** Opening MATERIAL PROVIDED block **
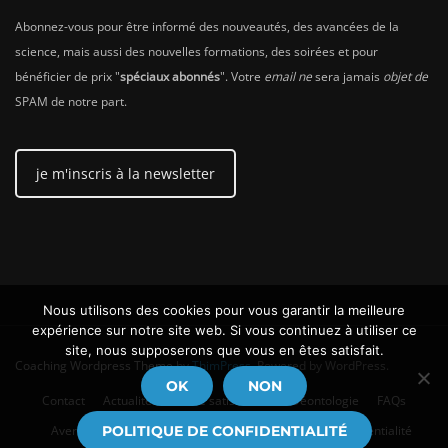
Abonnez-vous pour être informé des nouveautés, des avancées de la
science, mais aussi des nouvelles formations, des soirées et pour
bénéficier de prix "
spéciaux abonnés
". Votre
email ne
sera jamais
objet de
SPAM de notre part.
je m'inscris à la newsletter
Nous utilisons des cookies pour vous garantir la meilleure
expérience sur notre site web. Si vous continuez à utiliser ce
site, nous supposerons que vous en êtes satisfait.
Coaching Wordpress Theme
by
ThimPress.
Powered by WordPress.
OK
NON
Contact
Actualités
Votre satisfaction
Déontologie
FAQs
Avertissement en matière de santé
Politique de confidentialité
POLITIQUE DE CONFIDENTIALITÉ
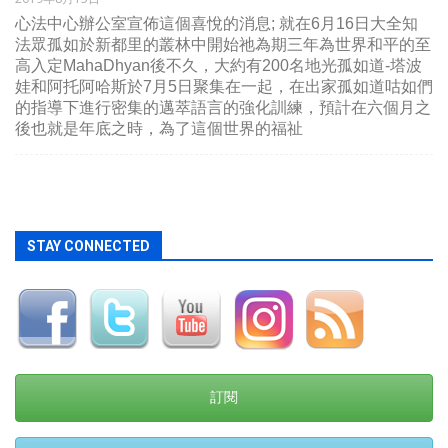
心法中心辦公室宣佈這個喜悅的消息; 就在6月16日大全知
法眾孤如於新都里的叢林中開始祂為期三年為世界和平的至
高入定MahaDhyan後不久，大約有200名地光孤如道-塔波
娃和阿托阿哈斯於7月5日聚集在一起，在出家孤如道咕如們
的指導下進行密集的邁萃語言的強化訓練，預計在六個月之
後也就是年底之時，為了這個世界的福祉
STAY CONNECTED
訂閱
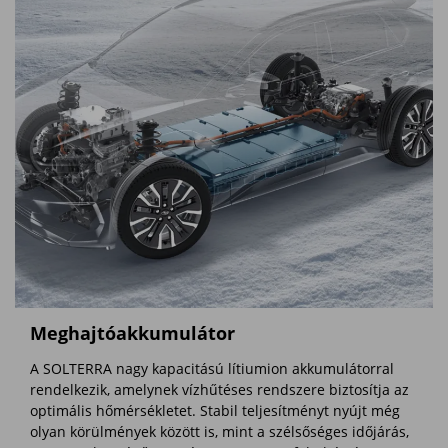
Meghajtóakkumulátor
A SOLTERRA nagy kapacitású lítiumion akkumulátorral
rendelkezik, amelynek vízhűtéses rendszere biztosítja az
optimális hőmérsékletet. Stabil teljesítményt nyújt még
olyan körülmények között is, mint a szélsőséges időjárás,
** Closing MATERIAL PROVIDED block **
** Opening MATERIAL PROVIDED block **
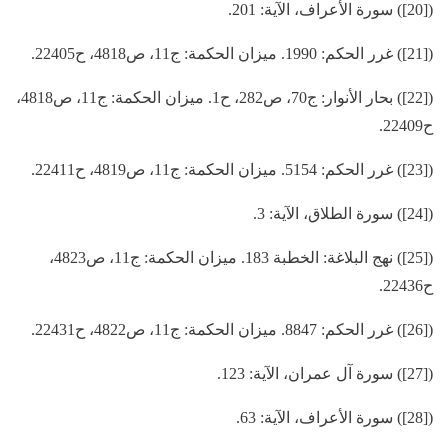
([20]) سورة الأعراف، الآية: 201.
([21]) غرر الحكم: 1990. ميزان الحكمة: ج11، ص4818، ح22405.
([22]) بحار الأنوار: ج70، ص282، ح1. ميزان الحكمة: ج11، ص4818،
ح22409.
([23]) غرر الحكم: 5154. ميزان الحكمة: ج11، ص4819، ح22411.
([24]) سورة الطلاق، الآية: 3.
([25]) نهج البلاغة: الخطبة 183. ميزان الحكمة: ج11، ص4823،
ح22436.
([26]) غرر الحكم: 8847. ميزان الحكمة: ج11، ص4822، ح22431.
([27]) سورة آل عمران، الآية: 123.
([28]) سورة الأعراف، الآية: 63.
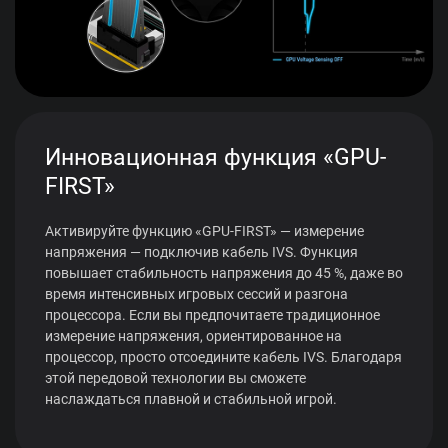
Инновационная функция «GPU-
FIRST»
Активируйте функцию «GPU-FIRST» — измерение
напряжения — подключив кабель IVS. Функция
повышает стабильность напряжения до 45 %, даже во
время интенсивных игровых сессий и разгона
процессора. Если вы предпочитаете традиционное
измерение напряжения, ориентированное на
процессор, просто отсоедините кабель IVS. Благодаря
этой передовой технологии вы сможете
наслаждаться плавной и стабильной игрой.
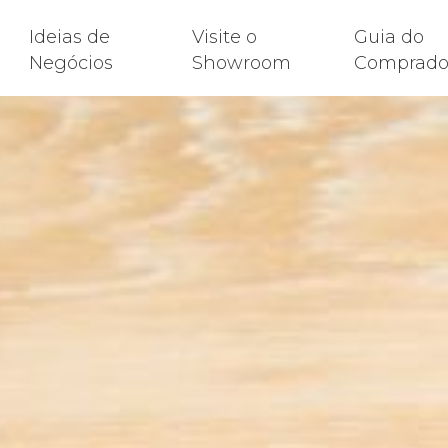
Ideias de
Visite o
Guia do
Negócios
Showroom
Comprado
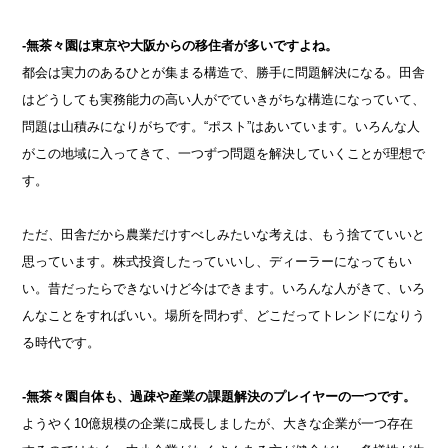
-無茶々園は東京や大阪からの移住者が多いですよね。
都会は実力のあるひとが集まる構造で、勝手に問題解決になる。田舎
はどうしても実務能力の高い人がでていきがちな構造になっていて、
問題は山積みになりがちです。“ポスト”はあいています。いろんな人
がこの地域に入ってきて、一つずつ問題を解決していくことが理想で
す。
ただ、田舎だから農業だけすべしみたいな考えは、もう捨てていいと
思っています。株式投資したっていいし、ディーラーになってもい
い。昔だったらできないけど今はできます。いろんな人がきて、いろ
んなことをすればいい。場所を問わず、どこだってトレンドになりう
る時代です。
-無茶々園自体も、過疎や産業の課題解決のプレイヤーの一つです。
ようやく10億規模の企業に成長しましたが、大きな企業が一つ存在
** Closing MATERIAL PROVIDED block **
_PROBLEM TO SOLVE_
Please give the number of lines in the entries above that hold "FIRST", with no other words.

_ANSWER BOX_
2